2Step 2: Determine Continuity Condition for B
For \( f \) to be continuous at \( x = 0 \), both pieces of the piecewise function must be equal when \( x = 0 \). For \( x > 0\), \( f(x) = \frac{a^x + a^{-x} - 2}{x^2} \) must approach the value of \( f(x) \) at \( x \leq 0 \), which is \( 3\ln(a-0) - 2 \). The limit as \( x \rightarrow 0^+ \) of the first part equals its Taylor expansion leading term \( (ax + a^{-x} - 2) \sim x^2 \ln^2 a \). Matching the limits gives us \( \ln^2 a = 0 \), implying \( a = 1 \). The entry in column II that matches (B) is (r).

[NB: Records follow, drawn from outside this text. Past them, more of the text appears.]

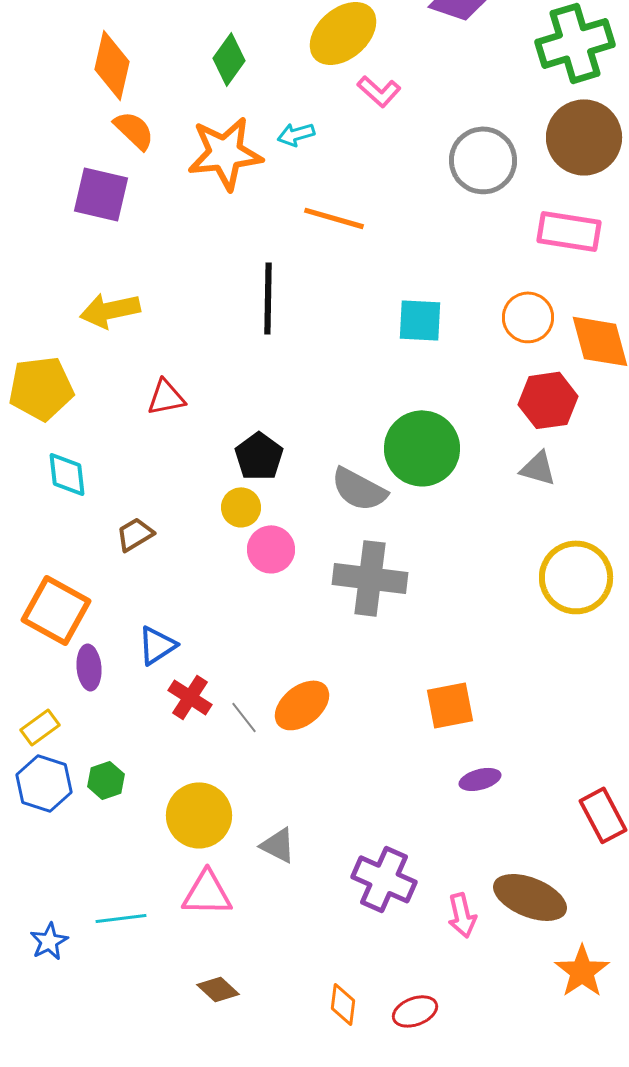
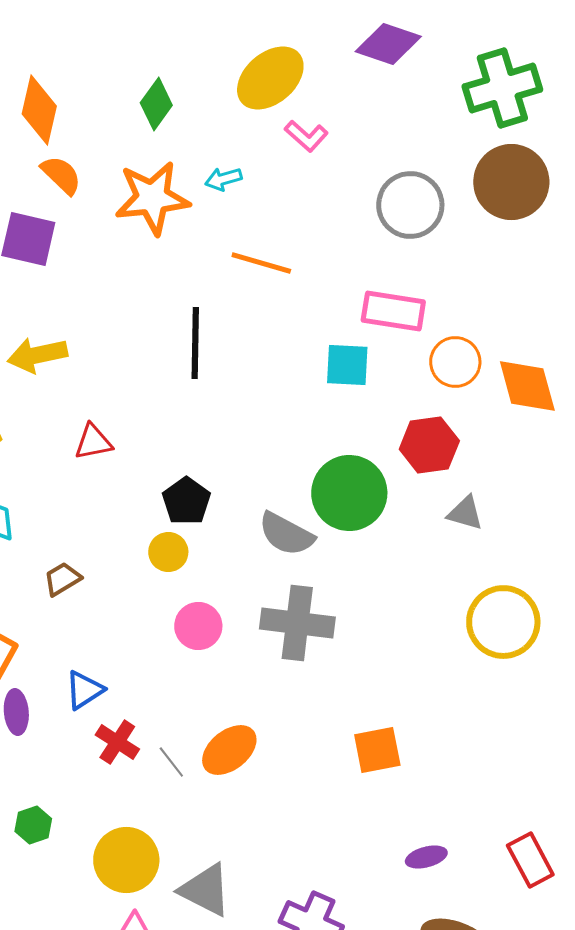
pink rectangle: (569, 231) -> (393, 311), moved
red hexagon: (548, 400) -> (429, 445), moved
pink circle: (271, 549) -> (198, 626), moved
purple ellipse: (480, 779) -> (426, 857), moved
gray triangle: (278, 845) -> (205, 890), size x1.5

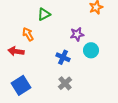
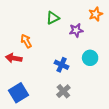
green triangle: (44, 14) -> (53, 18), moved
purple star: (77, 34) -> (76, 30), moved

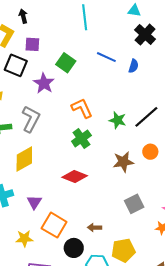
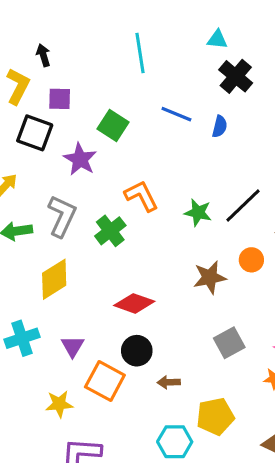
green cross: (81, 138) -> (110, 231), moved
black circle: (74, 248) -> (137, 351), moved

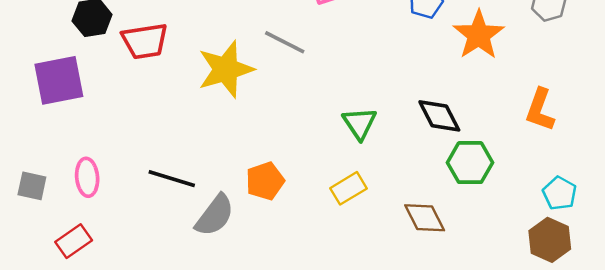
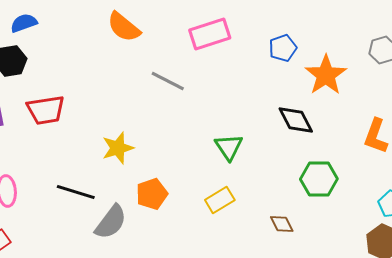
red trapezoid: (145, 41) -> (46, 110), moved
yellow star: (226, 69) -> (118, 148), moved, size x0.7
black diamond: (439, 116) -> (296, 120), moved
brown diamond: (425, 218) -> (282, 224), size x0.7

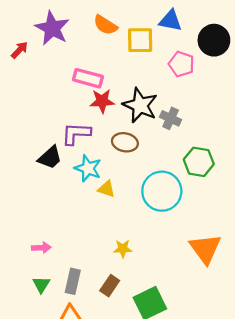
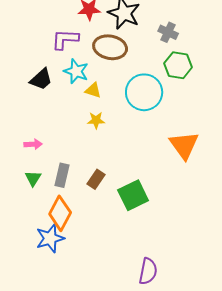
gray cross: (171, 118) -> (168, 32), moved
brown ellipse: (125, 142) -> (110, 47), size x1.4
black trapezoid: (50, 157) -> (41, 79), moved
yellow star: (123, 249) -> (96, 120), moved

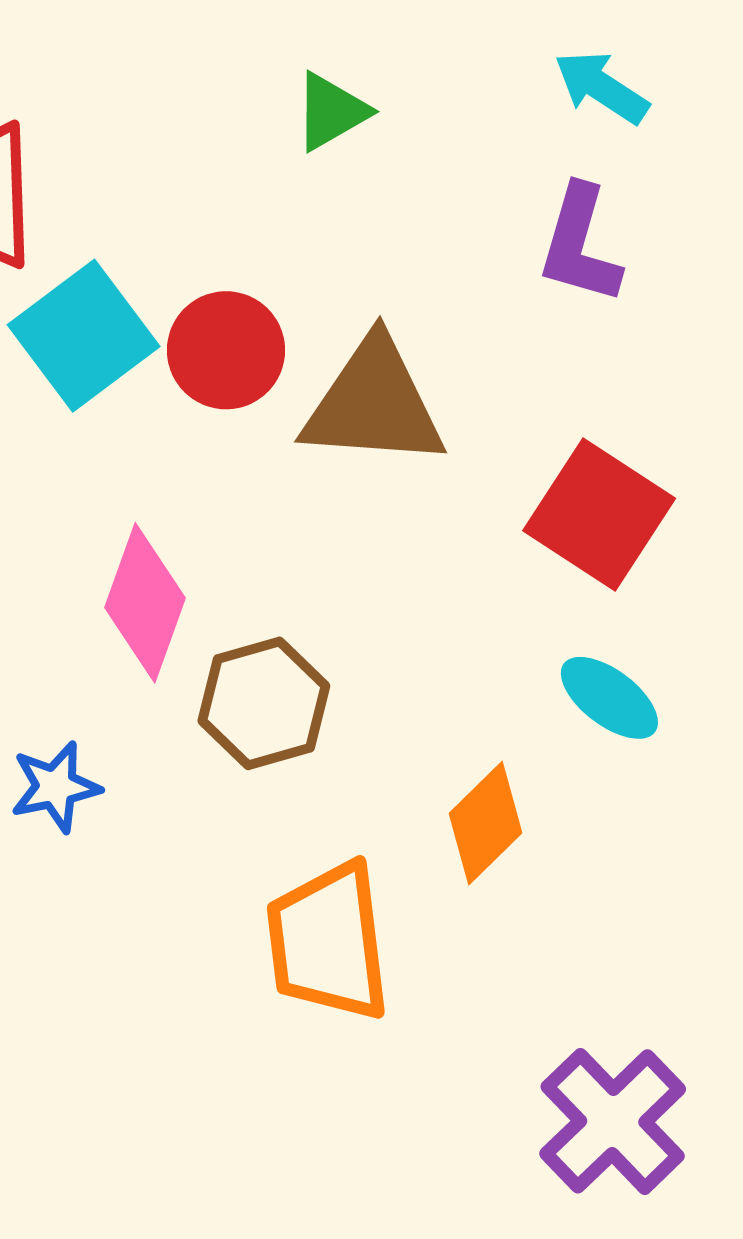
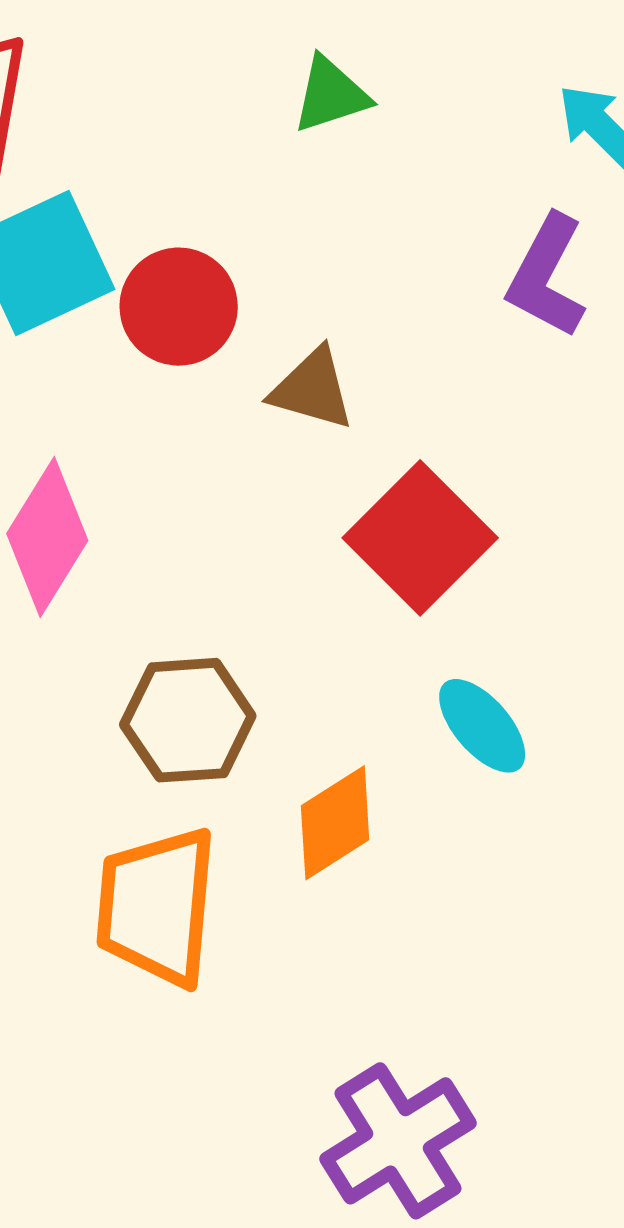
brown triangle: (374, 403) -> (312, 389), size x0.6
red square: (599, 515) -> (420, 538), moved
brown hexagon: (264, 703) -> (188, 720), moved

3Step 3: Solve the Condition for Limits C
Given \( L = \lim_{x \rightarrow a} \frac{x^x - a^a}{x-a} \) and \( M = \lim_{x \rightarrow a} \frac{x^x - a^x}{x-a}\). Using L'Hôpital's Rule and logarithmic differentiation simplifies to \( L = a^a \ln^2 a \) and \( M = a^x \ln a \), but since \( L = 2M \), solving gives \( a = e \) using the continual equation solving process. Hence, the entry in column II that matches (C) is (p).
Key Concepts
LimitsContinuityExponential Functions
Limits
In calculus, limits help us understand the behavior of functions as inputs approach a particular point. Consider the expression \( \lim_{x \rightarrow \infty}(e^{\sqrt{x^4+1}} - e^{x^2+1}) \). This limit explores what happens to the expression when \( x \) becomes infinitely large.
Interestingly, both functions \( e^{\sqrt{x^4+1}} \) and \( e^{x^2+1} \) trend towards infinity as \( x \rightarrow \infty \). However, the main observation is that \( \sqrt{x^4 + 1} \approx x^2 \) at large \( x \) values.
This approximation helps confirm that the difference between the two exponential terms diminishes to zero: \( \lim_{x \rightarrow \infty}(e^{x^2} - e^{x^2}) = 0 \). This demonstrates that limits not only determine how values change but also how differences shrink at infinity.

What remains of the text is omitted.